The G20 debacle in Mexico
20 June 2012
When the Group of 20 became the world’s leading economic forum in the wake of the collapse of Lehman Brothers in September 2008, there were hopes it would provide the mechanism for a solution to the financial crisis and a “rebalancing” of the world economy.
After all, it was claimed, the new body contained all the old powers as well as rising ones such as China, India and Brazil. At the G20 meeting in London in April 2009 there was broad agreement on the necessity for “stimulus” measures, largely in the form of low interest rate policies and bailouts for the major banks. But by the end of the year, concerns were raised over the Greek debt and within months the crisis of the euro zone was rapidly taking shape.
By June 2010, sharp differences had started to emerge among the major powers. While these were couched in terms of “austerity” versus “stimulus,” they centered on the role of governments and central banks in propping up financial institutions.
The US, concerned about the impact of a collapse of the euro zone on its banks and finance houses, has been urging Germany and other major European powers to do more to boost the European financial system and end the sovereign debt and banking crisis. Germany, on the other hand, fearful that its banks will be sucked into the vortex, has so far resisted.
Meanwhile, the tensions continue to deepen. While every effort is made to keep them out of public view, they erupted to the surface on the eve of the two-day G20 summit held Monday and Tuesday in Los Cabos, Mexico.
Arriving for the talks, European Commission President Jose Manuel Barroso was asked by a Canadian reporter why North Americans should help pay for Europe’s crisis. “We are not coming here to receive lessons in democracy or in terms of how to manage our economy,” he shot back. “This crisis was not originated in Europe. This crisis was originated in North America. Many in our financial sector were contaminated by unorthodox practices by some sectors of the financial market.”
While insisting that US financial practices could not be held responsible for the European crisis—in spite of all the evidence to the contrary—the Wall Street Journal did note that “Barroso’s language, briefly tinged with anger, showed how tensions are boiling over as the crisis moves into a more dangerous phase.”
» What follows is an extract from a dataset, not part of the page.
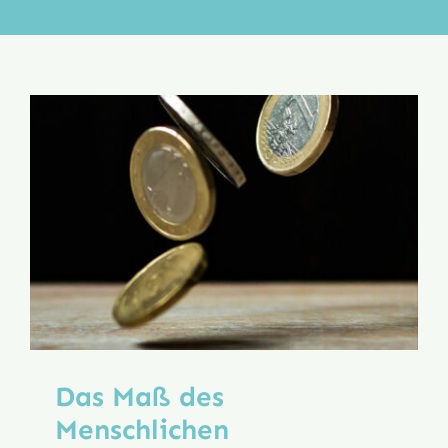
Aktion
Veröffentlichungen
Das Maß des
Menschlichen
Signs of that “more dangerous phase” have been clearly visible in recent days. The interest rate on short-term Spanish debt jumped to 5 percent on Tuesday compared to just under 3 percent last month. And the rate on 10-year Spanish bonds has climbed to more than 7 percent as international investors withdraw their cash.
The flight of capital out of Spain means that official government funding will be needed to plug the gap, fueling fears that the recent provision of €100 billion to Spain by euro zone governments will prove far too small and that a sum more like €500 billion will be needed.
Another sign of the deepening crisis is the fact that boosts to the financial markets are proving to be ever-more short lived. The bounce in the markets provided by the provision of funds to Spain earlier this month lasted about half a day, before Spanish and Italian interest rates started rising again, while the rise sparked by the results of the Greek election was even shorter.
The Institute for International Finance, a group comprising some of the world’s biggest banks, called on the G20 to take urgent action in the face of “very real” risks of a global recession. “There are worrying signs of fragmentation, including retrenchment in international banking, reductions in cross-border lending and in finding markets,” a letter from the IIF declared. Decisions by investors to “scale back” were creating “additional market tensions.”
According to leaked drafts of the communiqué, obtained before discussions had concluded, the euro zone members of the G20 have pledged to “take all necessary policy measures” to safeguard the single currency, while the G20 as a whole is committed to action to generate growth and restore confidence.
But such phrases are virtually meaningless, having been issued on numerous occasions in the past three years and always accompanied by the rider that action has to be “based on country-specific circumstances.” In other words, national governments can do as they like and there is no globally coordinated economic policy, nor any agreement on what it might be.
The communiqué was also reported to have included a stipulation that, as well as taking measures to ensure stability, the euro zone members of the G20 would also “break the feedback loop between sovereigns and banks.”
This refers to the situation where the money that is provided to countries with the biggest sovereign debt problems goes to that country’s banks, which in turn invest these funds in the bonds of their own government. In other words, the most indebted countries and the weakest banks have become increasingly dependent on each other—a situation that has been likened to two drunks leaning against each other to prevent both from collapsing.
As with its other proposals, the G20 did not spell out how it intended to break this “negative feedback loop.”
The absence of concrete measures is an expression of the fundamental factors underlying of the crisis of the euro zone and the world financial system more broadly.
The complex interconnections of the global financial system are one very graphic expression of the processes of globalization that have developed over the past three decades, heightening to an explosive point the contradiction between world economy and the system of rival nation-states and great powers in which the capitalist system remains rooted.
This contradiction led to the breakdown of the capitalist system in 1914 and the eruption of war. But all that followed 1914—world war, depression, fascism and mass unemployment—will develop again unless the crisis is resolved through the intervention of the international working class to overthrow the bankrupt capitalist order and establish the basis for a global socialist economy.